Face à la multiplication des dénonciations de racket sur les axes routiers du pays, la Gendarmerie nationale a décidé de sortir du silence. Dans un avis publié dans L’Union aujourd’hui vendredi 19 décembre 2025, le Commandement en chef reconnaît explicitement l’existence de pratiques répréhensibles commises par certains agents, tout en soulignant la responsabilité partagée entre forces de l’ordre et usagers. Une prise de position qui relance le débat sur la lutte contre la corruption routière, dans un climat déjà tendu entre citoyens et forces de sécurité.
Une reconnaissance officielle des dérives

Pour la première fois de manière aussi claire, la Gendarmerie nationale admet que des actes de racket sont effectivement perpétrés par certains gendarmes en poste sur les routes. Une reconnaissance attendue par de nombreux usagers, régulièrement confrontés à des contrôles jugés abusifs, souvent accompagnés de demandes d’argent informelles.
Dans son avis, le Commandement en chef rappelle néanmoins que la police de la circulation routière demeure une mission régalienne essentielle, dont la finalité première est la sécurisation des personnes et des biens, le respect du Code de la route ainsi que la prévention des accidents.
Tolérance zéro affichée, message réaffirmé

Tout en condamnant les dérives individuelles, l’institution insiste sur le fait que cette mission d’intérêt général « ne saurait être détournée à des fins personnelles ou mercantiles ». La Gendarmerie réaffirme ainsi sa ligne officielle de tolérance zéro vis-à-vis des comportements contraires à l’éthique et à la déontologie, en conformité avec les exigences de discipline et de professionnalisme prônées par la Ve République.
Une corruption à double responsabilité

Mais c’est surtout l’approche adoptée par l’institution qui suscite interrogations et réactions.

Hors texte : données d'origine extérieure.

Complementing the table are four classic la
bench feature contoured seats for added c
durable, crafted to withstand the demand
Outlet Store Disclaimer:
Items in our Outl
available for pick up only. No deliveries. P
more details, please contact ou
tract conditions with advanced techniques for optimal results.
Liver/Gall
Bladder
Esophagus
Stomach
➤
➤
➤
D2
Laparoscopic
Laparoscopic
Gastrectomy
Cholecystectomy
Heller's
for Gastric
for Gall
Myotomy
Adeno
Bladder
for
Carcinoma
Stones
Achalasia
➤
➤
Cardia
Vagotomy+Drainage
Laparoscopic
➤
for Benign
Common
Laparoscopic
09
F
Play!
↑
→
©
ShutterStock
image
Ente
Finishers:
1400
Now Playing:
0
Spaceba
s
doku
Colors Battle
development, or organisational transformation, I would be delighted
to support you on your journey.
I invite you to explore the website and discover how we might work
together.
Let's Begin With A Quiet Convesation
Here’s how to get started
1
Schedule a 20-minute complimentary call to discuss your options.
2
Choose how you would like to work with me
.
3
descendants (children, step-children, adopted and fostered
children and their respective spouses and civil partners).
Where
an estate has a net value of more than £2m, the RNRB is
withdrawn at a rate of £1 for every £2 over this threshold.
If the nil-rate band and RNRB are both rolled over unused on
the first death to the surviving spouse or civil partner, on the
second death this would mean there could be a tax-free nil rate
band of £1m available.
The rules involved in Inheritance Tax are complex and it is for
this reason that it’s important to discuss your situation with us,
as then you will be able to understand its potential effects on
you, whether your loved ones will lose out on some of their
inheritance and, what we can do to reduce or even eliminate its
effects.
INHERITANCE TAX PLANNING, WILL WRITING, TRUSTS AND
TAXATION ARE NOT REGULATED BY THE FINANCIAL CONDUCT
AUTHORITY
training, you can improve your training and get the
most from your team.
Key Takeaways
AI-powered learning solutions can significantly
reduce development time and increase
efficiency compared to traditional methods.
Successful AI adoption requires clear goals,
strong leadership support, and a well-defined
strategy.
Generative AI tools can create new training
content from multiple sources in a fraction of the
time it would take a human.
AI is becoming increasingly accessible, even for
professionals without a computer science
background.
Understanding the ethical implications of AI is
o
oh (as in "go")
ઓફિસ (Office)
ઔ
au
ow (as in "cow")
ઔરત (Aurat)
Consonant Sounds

Dans son avis, la Gendarmerie nationale affirme que la corruption « implique l’action de deux intervenants : un corrupteur et un corrompu ». Elle ajoute qu’un usager en règle « n’a aucune raison valable de remettre facilement son argent à un agent », laissant entendre que celui qui s’y prête dissimule nécessairement une infraction.
Cette position, perçue par certains comme un renvoi de responsabilité vers les populations, tranche avec le discours habituellement attendu des forces de sécurité. Pour le Commandement en chef, la lutte contre la corruption routière ne peut être un combat à sens unique et nécessite une implication active des citoyens.
Des mesures existantes, mais peu dissuasives

La Gendarmerie rappelle par ailleurs les mécanismes mis en place depuis 2020 pour lutter contre le racket : affichage de pancartes dans les postes de contrôle interdisant toute remise d’argent sans quittance du Trésor, mise à disposition de numéros verts pour dénoncer les abus (1401, 011 73 20 36, 011 76 22 80), ainsi que des campagnes régulières de sensibilisation.
Cependant, malgré ces dispositifs, les pratiques dénoncées persistent sur le terrain. De nombreux usagers affirment que les contrôles restent marqués par une pression dissuasive, particulièrement en périodes de forte affluence ou de fêtes, où les automobilistes cherchent avant tout à éviter des sanctions jugées arbitraires.
Une posture qui divise

Si la responsabilisation citoyenne apparaît nécessaire dans la lutte contre la corruption, plusieurs observateurs estiment qu’elle ne saurait occulter l’asymétrie de pouvoir existant entre un agent en uniforme et un usager souvent vulnérable. La crainte de sanctions immédiates, de retenues prolongées ou de tracasseries administratives pèse lourdement dans les interactions quotidiennes sur les routes.
En mettant en cause les populations, la Gendarmerie s’expose ainsi au reproche d’un discours perçu comme une esquive du caractère structurel du problème, là où beaucoup attendent avant tout des sanctions exemplaires contre les agents fautifs.
Un test de crédibilité pour la Gendarmerie

Au-delà des déclarations, l’avis publié dans L’Union pose une question centrale : l’institution saura-t-elle traduire ses engagements en actes concrets ? La crédibilité de la Gendarmerie nationale dans la lutte contre le racket routier sera jugée à l’aune de sanctions visibles, dissuasives et équitables.
À défaut de résultats tangibles, le risque est réel de voir s’accentuer la défiance des citoyens envers une institution qui affirme pourtant vouloir restaurer l’autorité de l’État et la confiance sur les routes gabonaises.